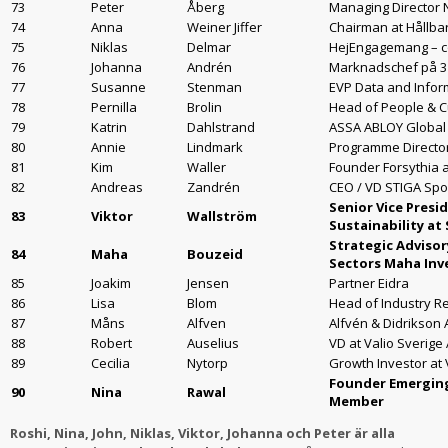
73
Peter
Åberg
Managing Director
74
Anna
Weiner Jiffer
Chairman at Hållbar
75
Niklas
Delmar
HejEngagemang – co
76
Johanna
Andrén
Marknadschef på 3
77
Susanne
Stenman
EVP Data and Info
78
Pernilla
Brolin
Head of People & C
79
Katrin
Dahlstrand
ASSA ABLOY Global 
80
Annie
Lindmark
Programme Director
81
Kim
Waller
Founder Forsythia 
82
Andreas
Zandrén
CEO / VD STIGA Spo
Senior Vice Pres
83
Viktor
Wallström
Sustainability at
Strategic Adviso
84
Maha
Bouzeid
Sectors Maha Inv
85
Joakim
Jensen
Partner Eidra
86
Lisa
Blom
Head of Industry R
87
Måns
Alfven
Alfvén & Didrikson 
88
Robert
Auselius
VD at Valio Sverige
89
Cecilia
Nytorp
Growth Investor at
Founder Emergin
90
Nina
Rawal
Member
Roshi, Nina, John, Niklas, Viktor, Johanna och Peter är alla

Exercise directions =
When you write out the material, reproduce each line exactly and omit any picture it holds.

Result of this exercise =
73
Peter
Åberg
Managing Director
74
Anna
Weiner Jiffer
Chairman at Hållbar
75
Niklas
Delmar
HejEngagemang – co
76
Johanna
Andrén
Marknadschef på 3
77
Susanne
Stenman
EVP Data and Info
78
Pernilla
Brolin
Head of People & C
79
Katrin
Dahlstrand
ASSA ABLOY Global 
80
Annie
Lindmark
Programme Director
81
Kim
Waller
Founder Forsythia 
82
Andreas
Zandrén
CEO / VD STIGA Spo
Senior Vice Pres
83
Viktor
Wallström
Sustainability at
Strategic Adviso
84
Maha
Bouzeid
Sectors Maha Inv
85
Joakim
Jensen
Partner Eidra
86
Lisa
Blom
Head of Industry R
87
Måns
Alfven
Alfvén & Didrikson 
88
Robert
Auselius
VD at Valio Sverige
89
Cecilia
Nytorp
Growth Investor at
Founder Emergin
90
Nina
Rawal
Member
Roshi, Nina, John, Niklas, Viktor, Johanna och Peter är alla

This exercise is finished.